ModelHparams isn't a general interface as it implies
@dataclass
class ModelHparams(hp.Hparams, ABC):
initializers: List[Initializer] = hp.optional(
default_factory=lambda: [],
doc="The initialization strategy for the model",
)
num_classes: Optional[int] = hp.optional(
doc="The number of classes. Needed for classification tasks",
default=None,
)
@abstractmethod
def initialize_object(self) -> ComposerModel:
pass
num_classes is classification specific (mostly) and using initializers with torchvision or other integrated models will require wrapping them in constructor functions like landen did for deeplab. Right now many of our models are subclassing ModelHparams and overwriting or not using the built in properties.

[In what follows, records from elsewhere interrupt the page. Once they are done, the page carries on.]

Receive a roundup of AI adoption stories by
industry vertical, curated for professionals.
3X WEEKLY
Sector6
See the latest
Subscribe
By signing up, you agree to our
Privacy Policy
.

perhaps ModelHparams should be:
@dataclass
class ModelHparams(hp.Hparams, ABC):
@abstractmethod
def initialize_object(self) -> ComposerModel:
pass
and we could have task specific interfaces to go with them?
@dataclass
class ClassifierHparams(ModelHparams):
num_classes: Optional[int] = hp.optional(
doc="The number of classes. Needed for classification tasks",
default=None,
)
@abstractmethod
def initialize_object(self) -> ComposerModel:
pass
@ravi-mosaicml , @Landanjs
I agree it makes sense to remove num classes from the base class. I would like to keep the initializers (for #472) but otherwise sg.

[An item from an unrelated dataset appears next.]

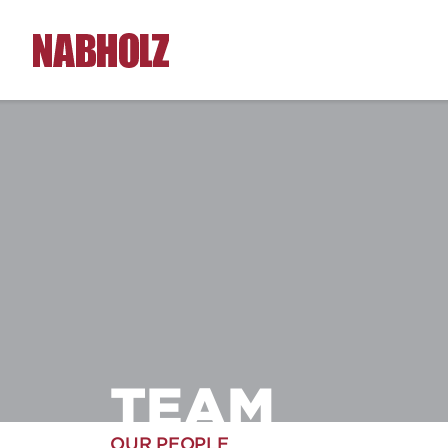
Nabholz Construction Corporation
TEAM
OUR PEOPLE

I'm in favor of remove num_classes and initializers, but would like to discuss more about keeping initializers in the base ModelHparams.

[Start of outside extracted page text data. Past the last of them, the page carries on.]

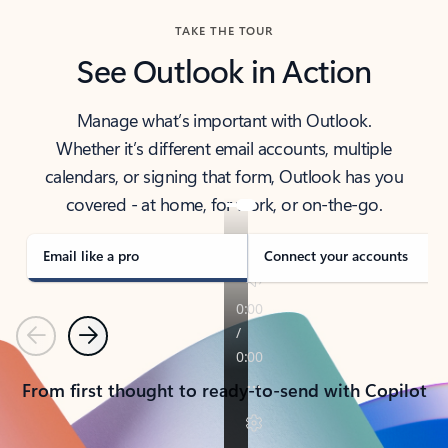
TAKE THE TOUR
See Outlook in Action
Manage what’s important with Outlook.
Whether it’s different email accounts, multiple
calendars, or signing that form, Outlook has you
covered - at home, for work, or on-the-go.
Email like a pro
Connect your accounts
Previous
Next
From first thought to ready-to-send with Copilot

Additionally, removing optional arguments from the base class allows us to use required arguments 🎉 . To me, it would be great if task specific models like ClassifierHparams only had required hparams like num_classes. Then, subclasses should be adjusted to have required classes when desired.
Do you need help with this @A-Jacobson?
Re: initializers, would it make sense to allow the user to pass the path to a python function (that can be dynamically imported), in addition to the enum values? This would more easily allow for custom initialization when using yahp.
I can see defining a model level weight initialization scheme in one function as a callable but what do you mean by "in addition to the enum values"? I'm having a hard time imagining what this interface looks like.
Currently via the hparams path you can provide an Initializer enum to describe the initialization scheme. The hparams field would be a string -- it would first attempt to match against an enum, and if that fails, then it would attempt to match against a path to a python function.
Maybe? Perhaps with some kind of initializer registry? I'm still skeptical that these would be used across models but it may be good to cover the case where someone explicitly writes multiple initialization schemes for a specific model and wants to test the difference between them.
People would still have to write that argument into the initialization of their composermodel and or pytorch model though which isn't very common externally.
Since there's still design needed for the initializers (see #472 ), I propose we move num_classes out of the base, and then defer the initializers change until v0.5 to align with #472 .
YAHP is gone